**Problem to work on**: The result should be the lines from the one holding "deconditioning due to reduction in physical" to the final line of the records below, repeated exactly and with no pictures.

Items from a data source
--

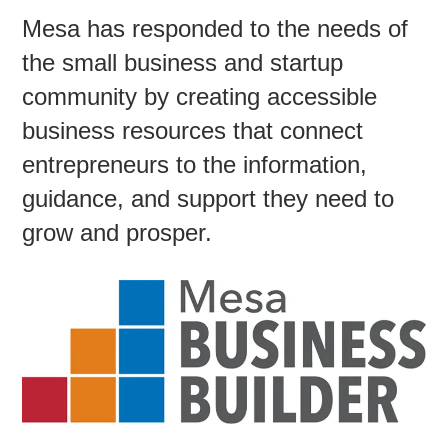
Mesa has responded to the needs of
the small business and startup
Contac
community by creating accessible
business resources that connect
entrepreneurs to the information,
guidance, and support they need to
grow and prosper.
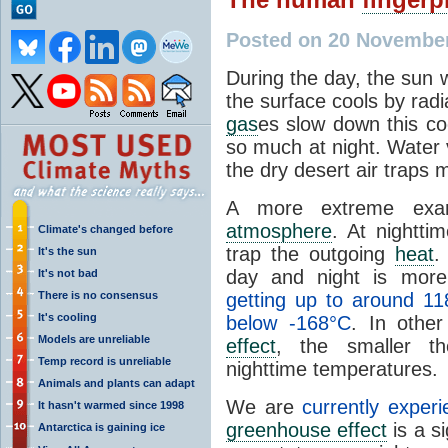
Posted on 20 Novembe
During the day, the sun 
the surface cools by radi
gas
es slow down this co
so much at night. Water 
the dry desert air traps
A more extreme exa
atmosphere
. At nightti
Climate's changed before
trap the outgoing
heat
.
It's the sun
day and night is mor
It's not bad
There is no consensus
getting up to around 11
It's cooling
below -168°C
. In othe
Models are unreliable
effect
, the smaller t
Temp record is unreliable
nighttime temperatures.
Animals and plants can adapt
We are
currently exper
It hasn't warmed since 1998
greenhouse effect
is a s
Antarctica is gaining ice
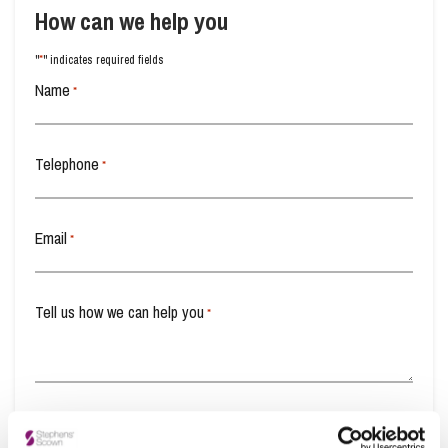
How can we help you
*
"
" indicates required fields
Name
*
Telephone
*
Email
*
Tell us how we can help you
*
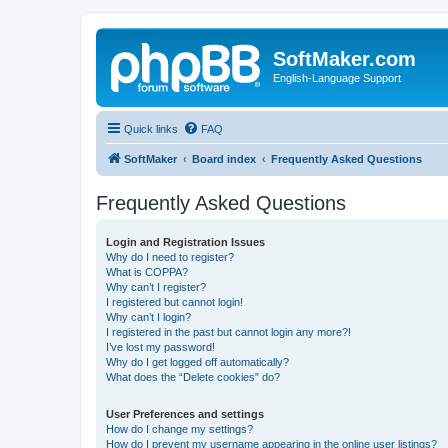
SoftMaker.com
English-Language Support
Quick links
FAQ
SoftMaker
Board index
Frequently Asked Questions
Frequently Asked Questions
Login and Registration Issues
Why do I need to register?
What is COPPA?
Why can’t I register?
I registered but cannot login!
Why can’t I login?
I registered in the past but cannot login any more?!
I’ve lost my password!
Why do I get logged off automatically?
What does the “Delete cookies” do?
User Preferences and settings
How do I change my settings?
How do I prevent my username appearing in the online user listings?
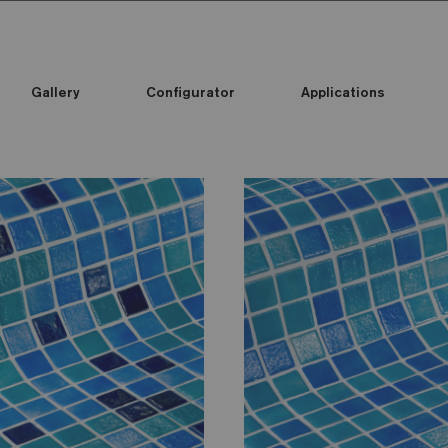
Gallery
Configurator
Applications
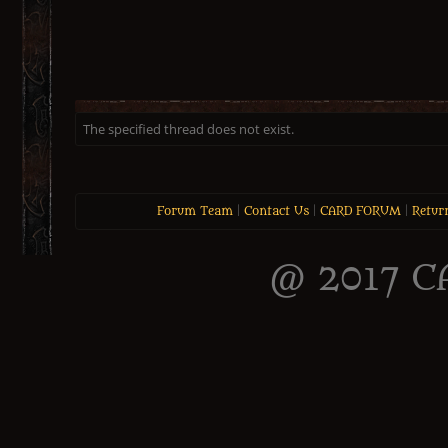
The specified thread does not exist.
Forum Team
|
Contact Us
|
CARD FORUM
|
Retur
@ 2017 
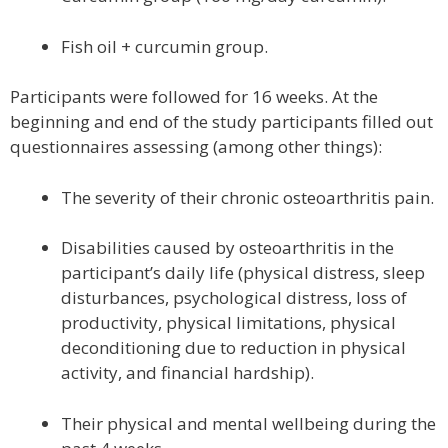
Fish oil + curcumin group.
Participants were followed for 16 weeks. At the
beginning and end of the study participants filled out
questionnaires assessing (among other things):
The severity of their chronic osteoarthritis pain.
Disabilities caused by osteoarthritis in the
participant’s daily life (physical distress, sleep
disturbances, psychological distress, loss of
productivity, physical limitations, physical
deconditioning due to reduction in physical
activity, and financial hardship).
Their physical and mental wellbeing during the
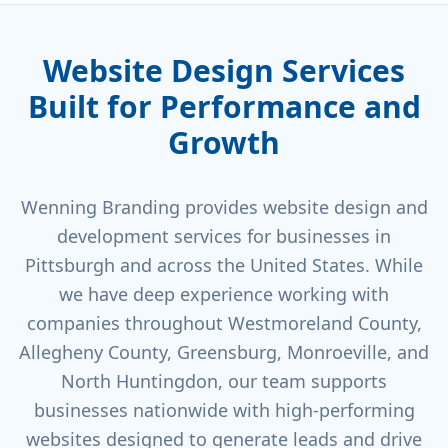
Website Design Services
Built for Performance and
Growth
Wenning Branding provides website design and
development services for businesses in
Pittsburgh and across the United States. While
we have deep experience working with
companies throughout Westmoreland County,
Allegheny County, Greensburg, Monroeville, and
North Huntingdon, our team supports
businesses nationwide with high-performing
websites designed to generate leads and drive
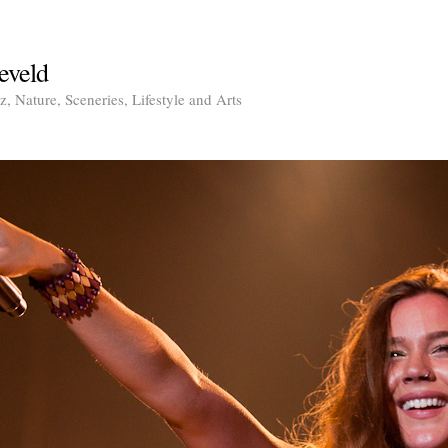
eveld
, Nature, Sceneries, Lifestyle and Arts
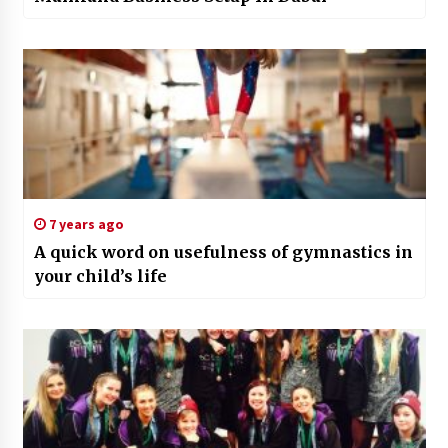
7 years ago
A quick word on usefulness of gymnastics in
your child’s life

--

**Task answer**:
deconditioning due to reduction in physical
activity, and financial hardship).
Their physical and mental wellbeing during the
Website Design Services
Built for Performance and
Growth
Wenning Branding provides website design and
development services for businesses in
Pittsburgh and across the United States. While
we have deep experience working with
companies throughout Westmoreland County,
Allegheny County, Greensburg, Monroeville, and
North Huntingdon, our team supports
businesses nationwide with high-performing
websites designed to generate leads and drive
eveld
, Nature, Sceneries, Lifestyle and Arts
7 years ago
A quick word on usefulness of gymnastics in
your child’s life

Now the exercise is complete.